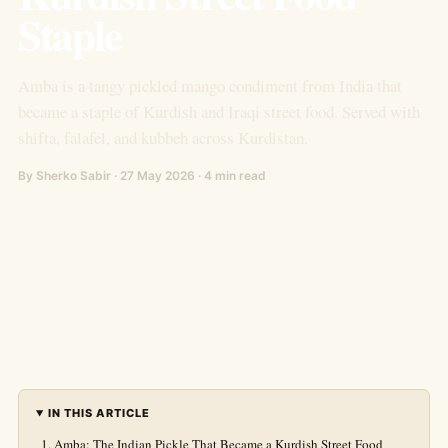
Staple
Amba is a tangy pickled mango condiment from India that
became a staple of Kurdish and Iraqi street food. Served with
shifta, falafel, and kubbeh across Kurdistan.
By Sherko Sabir · 27 May 2026 · 4 min read
IN THIS ARTICLE
Amba: The Indian Pickle That Became a Kurdish Street Food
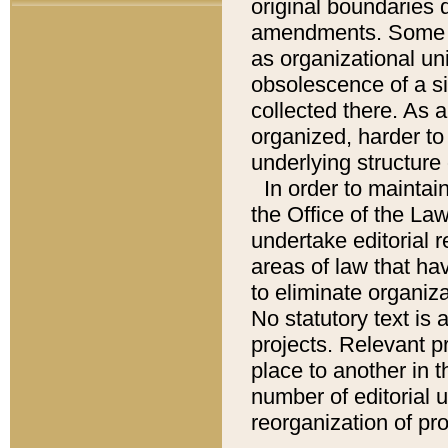
original boundaries
amendments. Some pa
as organizational uni
obsolescence of a sig
collected there. As 
organized, harder to 
underlying structure 
In order to mainta
the Office of the L
undertake editorial r
areas of law that ha
to eliminate organiza
No statutory text is a
projects. Relevant p
place to another in t
number of editorial 
reorganization of pr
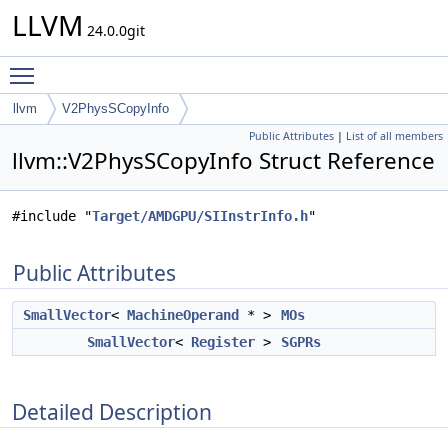
LLVM
24.0.0git
Toggle main menu visibility
llvm
V2PhysSCopyInfo
Public Attributes
|
List of all members
llvm::V2PhysSCopyInfo Struct Reference
#include "
Target/AMDGPU/SIInstrInfo.h
"
Public Attributes
SmallVector
<
MachineOperand
* >
MOs
SmallVector
<
Register
>
SGPRs
Detailed Description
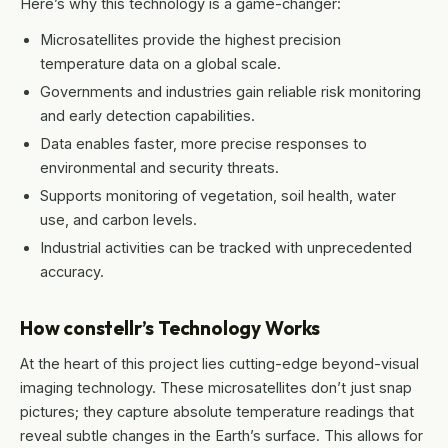
Here’s why this technology is a game-changer:
Microsatellites provide the highest precision
temperature data on a global scale.
Governments and industries gain reliable risk monitoring
and early detection capabilities.
Data enables faster, more precise responses to
environmental and security threats.
Supports monitoring of vegetation, soil health, water
use, and carbon levels.
Industrial activities can be tracked with unprecedented
accuracy.
How constellr’s Technology Works
At the heart of this project lies cutting-edge beyond-visual
imaging technology. These microsatellites don’t just snap
pictures; they capture absolute temperature readings that
reveal subtle changes in the Earth’s surface. This allows for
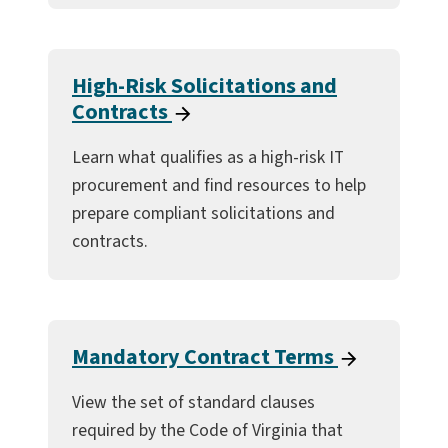
High-Risk Solicitations and
Contracts
Learn what qualifies as a high-risk IT
procurement and find resources to help
prepare compliant solicitations and
contracts.
Mandatory Contract Terms
View the set of standard clauses
required by the Code of Virginia that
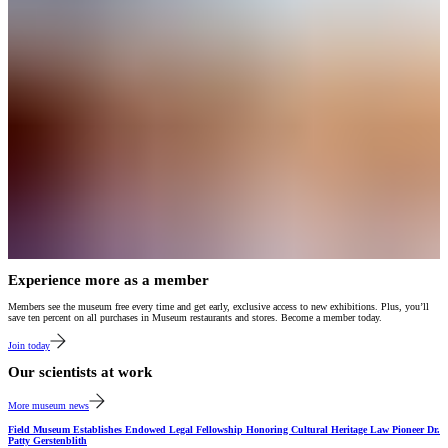
Experience more as a member
Members see the museum free every time and get early, exclusive access to new exhibitions. Plus, you’ll
save ten percent on all purchases in Museum restaurants and stores. Become a member today.
Join today
Our scientists at work
More museum news
Field Museum Establishes Endowed Legal Fellowship Honoring Cultural Heritage Law Pioneer Dr.
Patty Gerstenblith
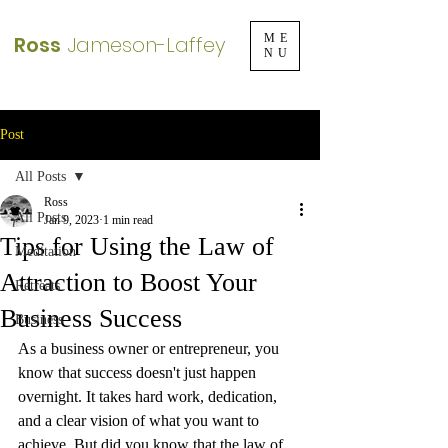
Ross
Jameson-Laffey
ME
NU
Post
All Posts
Ross
All Posts
Jan 9, 2023
1 min read
Tips for Using the Law of
Meditation
Attraction to Boost Your
Retreats
Business Success
Business
As a business owner or entrepreneur, you 
know that success doesn't just happen 
overnight. It takes hard work, dedication, 
and a clear vision of what you want to 
achieve. But did you know that the law of 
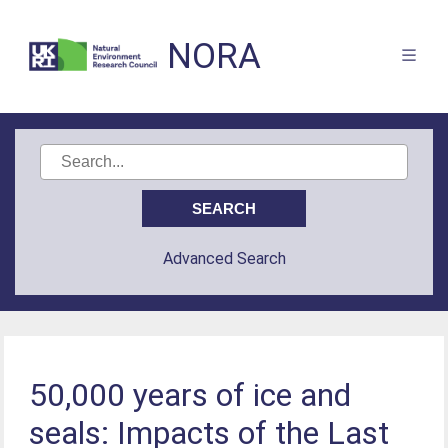
NORA
Advanced Search
50,000 years of ice and
seals: Impacts of the Last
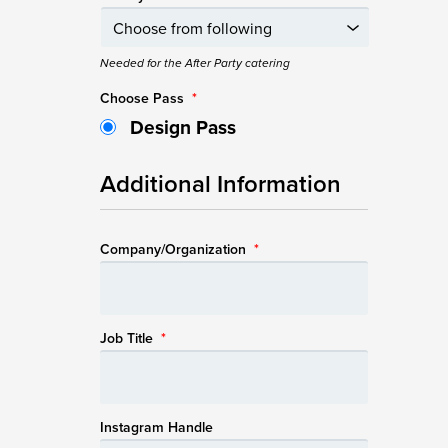
Needed for the After Party catering
Choose Pass
*
Design Pass
Additional Information
Company/Organization
*
Job Title
*
Instagram Handle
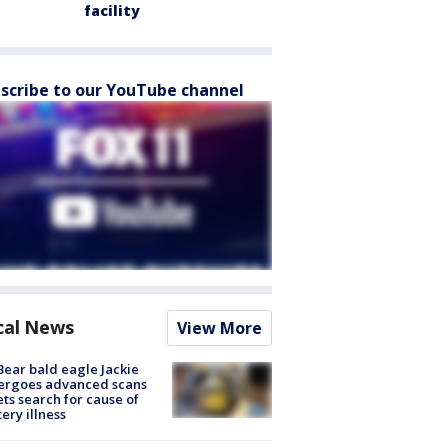
facility
scribe to our YouTube channel
cal News
View More
Bear bald eagle Jackie
ergoes advanced scans
ets search for cause of
ery illness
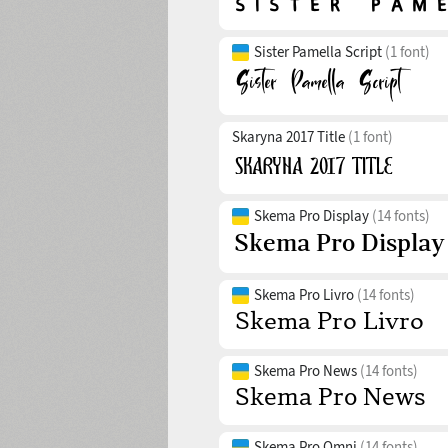
Sister Pamella Script
(1 font)
Skaryna 2017 Title
(1 font)
Skema Pro Display
(14 fonts)
Skema Pro Livro
(14 fonts)
Skema Pro News
(14 fonts)
Skema Pro Omni
(14 fonts)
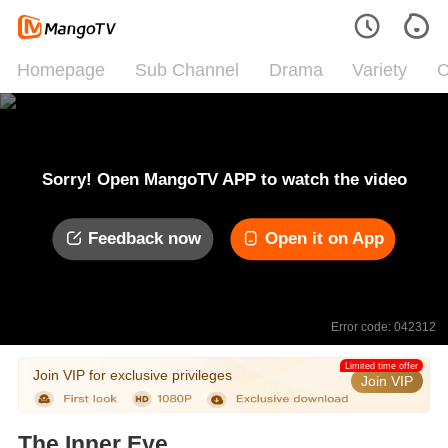
Homepage
Sub Channel
Drama
Variety
C
Sorry! Open MangoTV APP to watch the video
Feedback now
Open it on App
Error code: 042312
Limited time offer
Join VIP for exclusive privileges
Join VIP
The Inner Eye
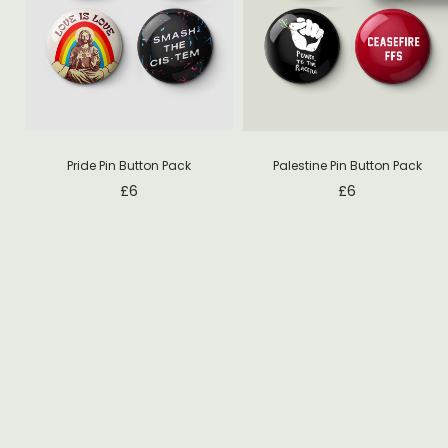
Pride Pin Button Pack
Palestine Pin Button Pack
£
6
£
6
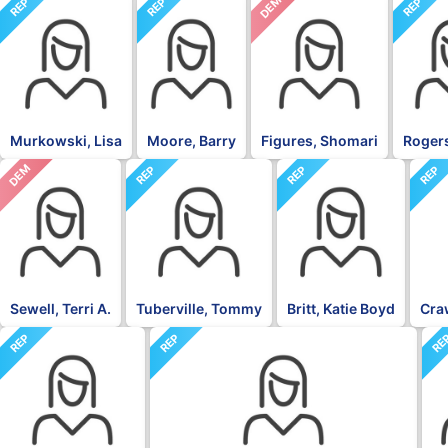
DEM
REP
REP
REP
Murkowski, Lisa
Moore, Barry
Figures, Shomari
Rogers
DEM
REP
REP
REP
Sewell, Terri A.
Tuberville, Tommy
Britt, Katie Boyd
Craw
REP
REP
RE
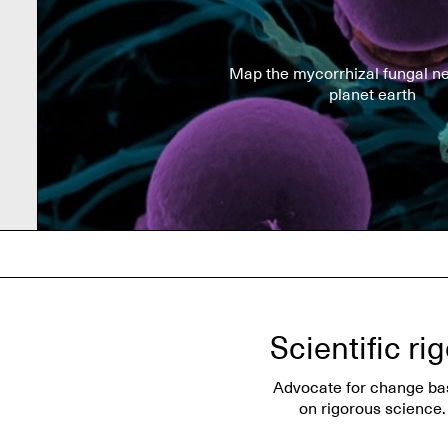
Map the mycorrhizal fungal ne
planet earth
Scientific ri
Advocate for change ba
on rigorous science.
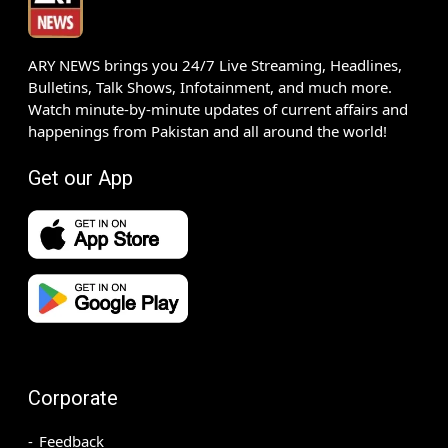
ARY NEWS brings you 24/7 Live Streaming, Headlines,
Bulletins, Talk Shows, Infotainment, and much more.
Watch minute-by-minute updates of current affairs and
happenings from Pakistan and all around the world!
Get our App
Corporate
Feedback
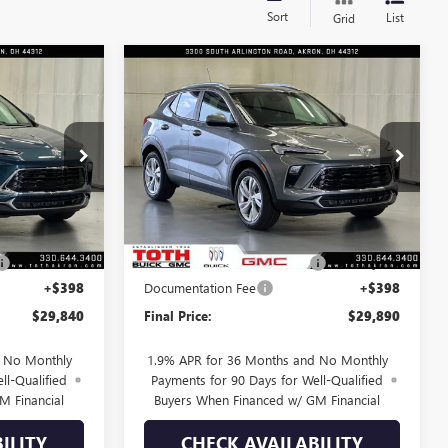
Sort
List
Grid
Compare Vehicle
$29,840
$29,890
$1,000
NEW
2026
BUICK
D
FINAL PRICE
ENCORE GX
PREFERRED
FINAL PRICE
SAVINGS
Price Drop
:
T0731
VIN:
KL4AMBSL1TB255125
Stock:
T0674
Less
9 mi
Ext.
Int.
Ext.
Int.
In Stock
$30,740
MSRP:
$30,890
-$900
TOTH SUMMER SELL DOWN
-$1,000
+$398
Documentation Fee
+$398
$29,840
Final Price:
$29,890
d No Monthly
1.9% APR for 36 Months and No Monthly
ll-Qualified
Payments for 90 Days for Well-Qualified
M Financial
Buyers When Financed w/ GM Financial
ILITY
CHECK AVAILABILITY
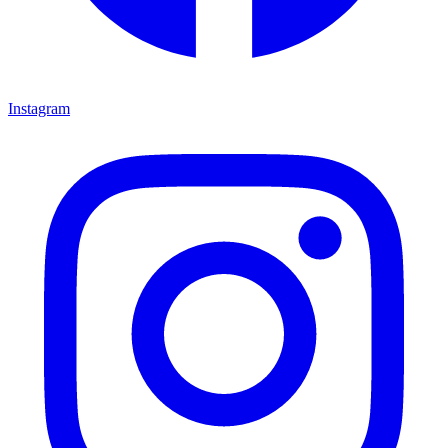
Instagram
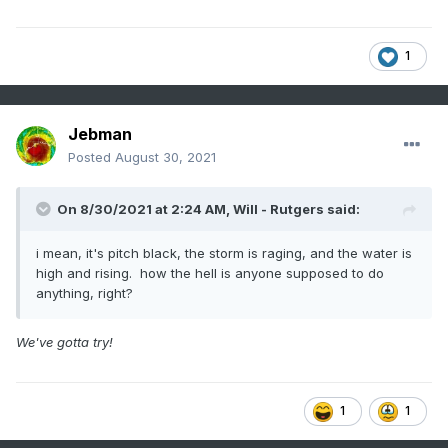
1
Jebman
Posted
August 30, 2021
On 8/30/2021 at 2:24 AM,
Will - Rutgers
said:
i mean, it's pitch black, the storm is raging, and the water is
high and rising. how the hell is anyone supposed to do
anything, right?
We've gotta try!
1
1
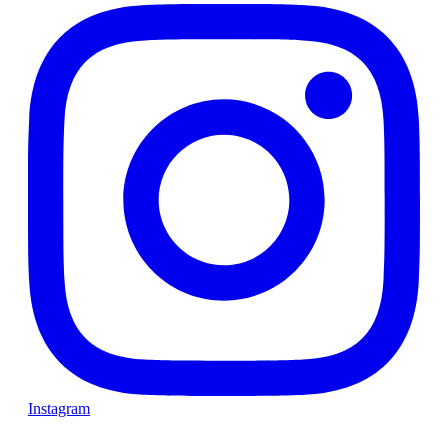
Instagram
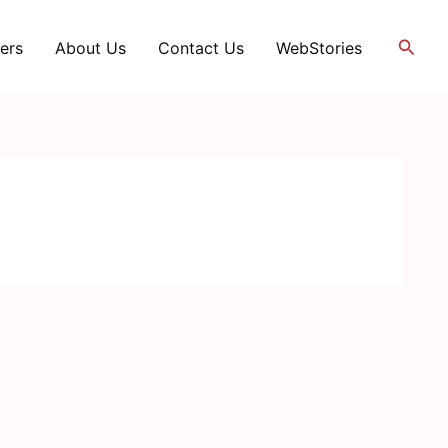
Searc
ers
About Us
Contact Us
WebStories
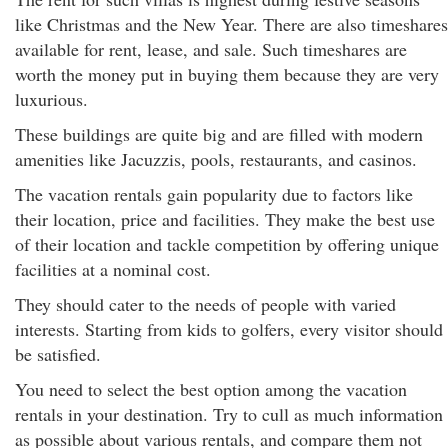
like Christmas and the New Year. There are also timeshares
available for rent, lease, and sale. Such timeshares are
worth the money put in buying them because they are very
luxurious.
These buildings are quite big and are filled with modern
amenities like Jacuzzis, pools, restaurants, and casinos.
The vacation rentals gain popularity due to factors like
their location, price and facilities. They make the best use
of their location and tackle competition by offering unique
facilities at a nominal cost.
They should cater to the needs of people with varied
interests. Starting from kids to golfers, every visitor should
be satisfied.
You need to select the best option among the vacation
rentals in your destination. Try to cull as much information
as possible about various rentals, and compare them not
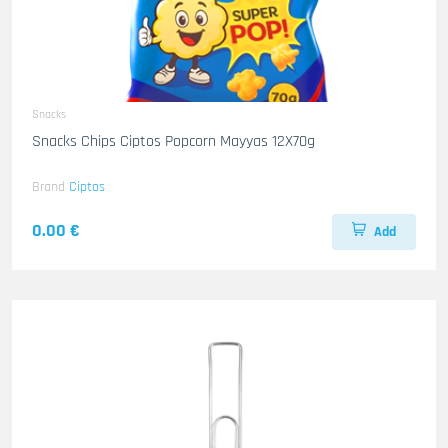
Snacks
Snacks Chips Ciptos Popcorn Mayyas 12X70g
Brand
Ciptos
0.00 €
Add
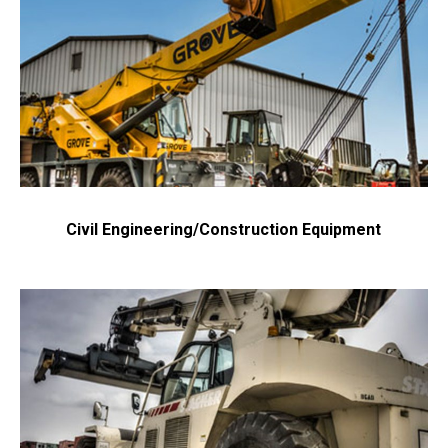
Civil Engineering/Construction Equipment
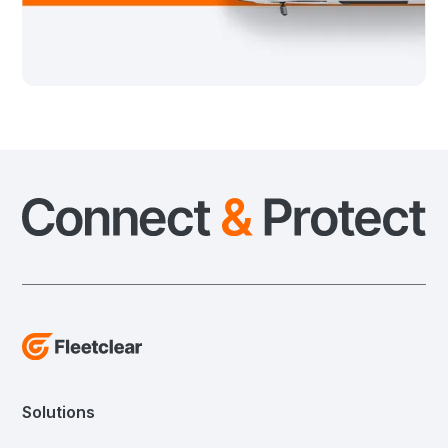
Solutions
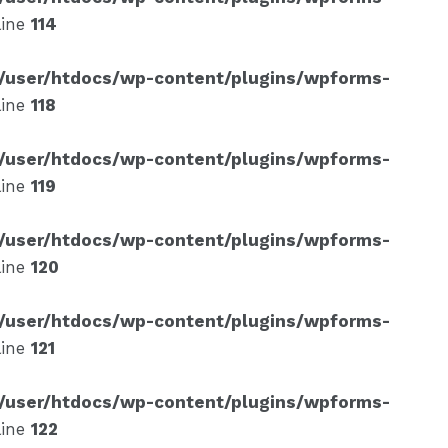
line
114
/user/htdocs/wp-content/plugins/wpforms-
line
118
/user/htdocs/wp-content/plugins/wpforms-
line
119
/user/htdocs/wp-content/plugins/wpforms-
line
120
/user/htdocs/wp-content/plugins/wpforms-
line
121
/user/htdocs/wp-content/plugins/wpforms-
line
122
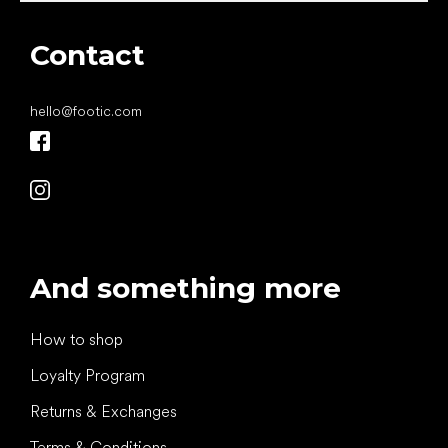
Contact
hello
@
footic.com
And something more
How to shop
Loyalty Program
Returns & Exchanges
Terms & Conditions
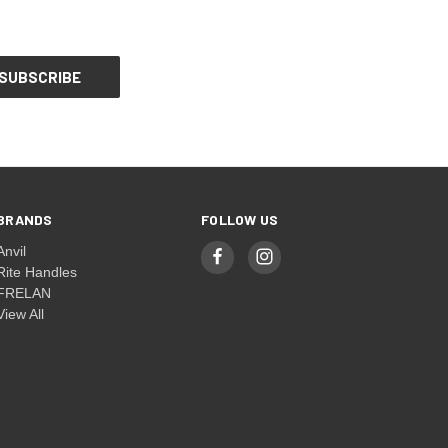
BRANDS
FOLLOW US
Anvil
Rite Handles
FRELAN
View All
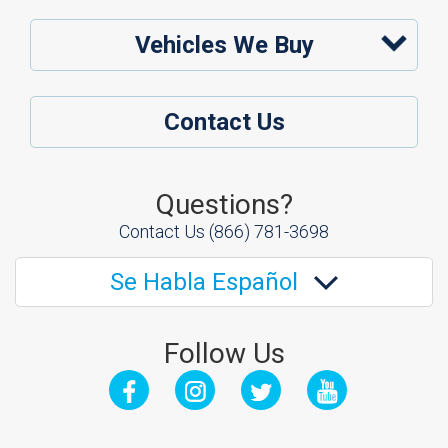
Vehicles We Buy
Contact Us
Questions?
Contact Us
(866) 781-3698
Se Habla Español
Follow Us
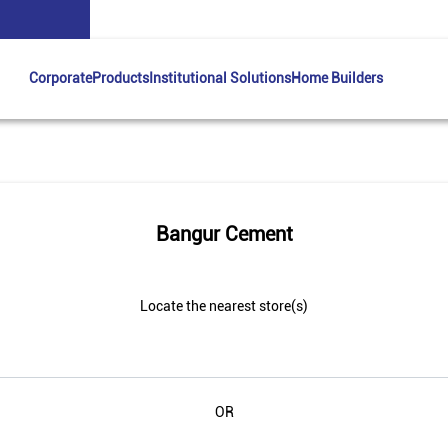
Corporate
Products
Institutional Solutions
Home Builders
Bangur Cement
Locate the nearest store(s)
OR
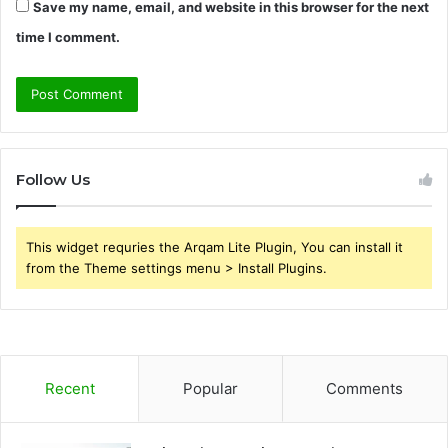
Save my name, email, and website in this browser for the next
time I comment.
Follow Us
This widget requries the Arqam Lite Plugin, You can install it
from the Theme settings menu > Install Plugins.
Recent
Popular
Comments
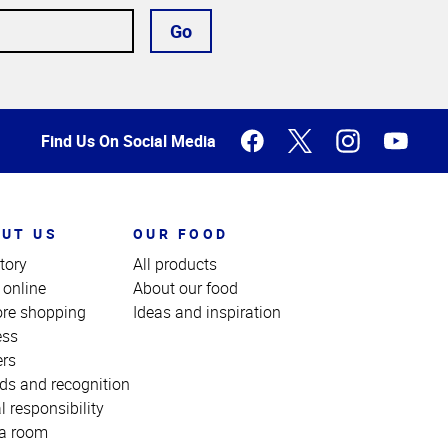
Go
Find Us On Social Media
UT US
OUR FOOD
tory
All products
 online
About our food
ore shopping
Ideas and inspiration
ess
ers
ds and recognition
l responsibility
a room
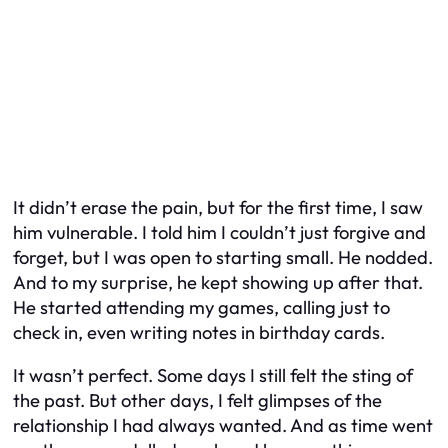
It didn’t erase the pain, but for the first time, I saw
him vulnerable. I told him I couldn’t just forgive and
forget, but I was open to starting small. He nodded.
And to my surprise, he kept showing up after that.
He started attending my games, calling just to
check in, even writing notes in birthday cards.
It wasn’t perfect. Some days I still felt the sting of
the past. But other days, I felt glimpses of the
relationship I had always wanted. And as time went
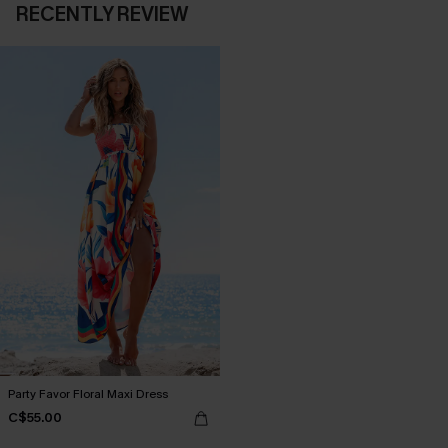
RECENTLY REVIEW
Party Favor Floral Maxi Dress
C$55.00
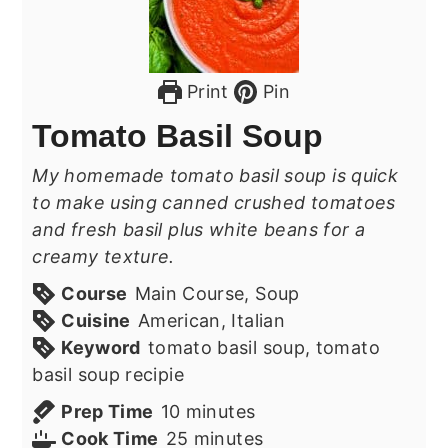
Print
Pin
Tomato Basil Soup
My homemade tomato basil soup is quick
to make using canned crushed tomatoes
and fresh basil plus white beans for a
creamy texture.
Course
Main Course, Soup
Cuisine
American, Italian
Keyword
tomato basil soup, tomato
basil soup recipie
minutes
Prep Time
10
minutes
minutes
Cook Time
25
minutes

━━━

## Activity
Within the entries above, find each line where "like" appears; copy every one.

## Exercise output
like Christmas and the New Year. There are also timeshares
amenities like Jacuzzis, pools, restaurants, and casinos.
The vacation rentals gain popularity due to factors like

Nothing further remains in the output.